Before executing a kernel on the GPU, all of the data used by kernel needs to be transferred from the CPU memory to the GPU memory. After execution, the data produced by the kernel most likely needs to be transferred back to the CPU memory. The function most commonly used to accomplish this memory transferring is cudaMemcpy.

Figure 1 shows the average transfer time using cudaMemcpy across a wide range of transfer sizes. All data was collected on Barracuda10, which has the following hardware setup: 3.20 GHz Core 2 Extreme processor, GTX 280 GPU, and PCIe version 2.0. Four different configurations were measured; they are differentiated by whether they measure transfers to or from the GPU memory and whether they use pinned or non-pinned memory.

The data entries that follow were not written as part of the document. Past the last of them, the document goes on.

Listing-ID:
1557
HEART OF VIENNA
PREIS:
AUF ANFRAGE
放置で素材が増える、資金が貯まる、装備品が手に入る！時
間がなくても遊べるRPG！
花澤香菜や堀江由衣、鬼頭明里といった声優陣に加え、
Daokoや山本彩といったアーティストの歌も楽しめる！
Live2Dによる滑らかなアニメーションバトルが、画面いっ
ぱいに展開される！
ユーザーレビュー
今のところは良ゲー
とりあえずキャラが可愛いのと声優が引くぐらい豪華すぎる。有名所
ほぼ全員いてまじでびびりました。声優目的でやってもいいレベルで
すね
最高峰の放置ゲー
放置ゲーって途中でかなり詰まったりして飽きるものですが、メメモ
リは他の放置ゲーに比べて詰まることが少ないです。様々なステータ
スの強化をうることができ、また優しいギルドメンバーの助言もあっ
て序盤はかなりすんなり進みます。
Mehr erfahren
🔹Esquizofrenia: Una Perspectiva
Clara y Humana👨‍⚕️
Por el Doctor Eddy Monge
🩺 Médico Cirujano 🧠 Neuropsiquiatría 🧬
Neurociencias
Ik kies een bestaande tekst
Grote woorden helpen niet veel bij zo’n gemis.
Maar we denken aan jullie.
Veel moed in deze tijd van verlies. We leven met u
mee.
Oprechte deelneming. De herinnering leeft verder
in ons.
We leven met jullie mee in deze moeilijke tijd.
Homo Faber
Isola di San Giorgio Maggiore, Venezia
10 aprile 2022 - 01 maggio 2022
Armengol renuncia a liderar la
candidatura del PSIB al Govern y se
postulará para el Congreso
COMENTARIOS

Pinned memory is memory allocated using the cudaMallocHost function, which prevents the memory by being swapped out and provides improved transfer speeds. Non-pinned memory is memory allocated using the malloc function. See Memory Management Overhead for details on the performance difference between cudaMallocHost and malloc.

For small transfer sizes, there is a constant overhead of about 10 microseconds. At around 8 KB, the transfer time starts to increase linearly and the the performance advantage of pinned memory becomes more significant. For pinned memory, the direction of transfer (to or from GPU memory) has no noticeable impact on the transfer time. For non-pinned memory, the direction of transfer has no noticeable impact for transfer sizes larger than 10 MB.


Figure 1: Time per memory transfer as a function of transfer size. Note the logarithmic scales.


Figure 2 shows the average transfer throughput across the same range of transfer sizes. For small transfer sizes, there is little difference between the various configurations. Above about 16 KB, there is a significant difference between pinned and non-pinned memory. At the largest transfer sizes, pinned memory provides approximately 2.4x higher throughput than non-pinned memory.


Figure 2: Transfer throughput as a function of transfer size. Note the logarithmic scales.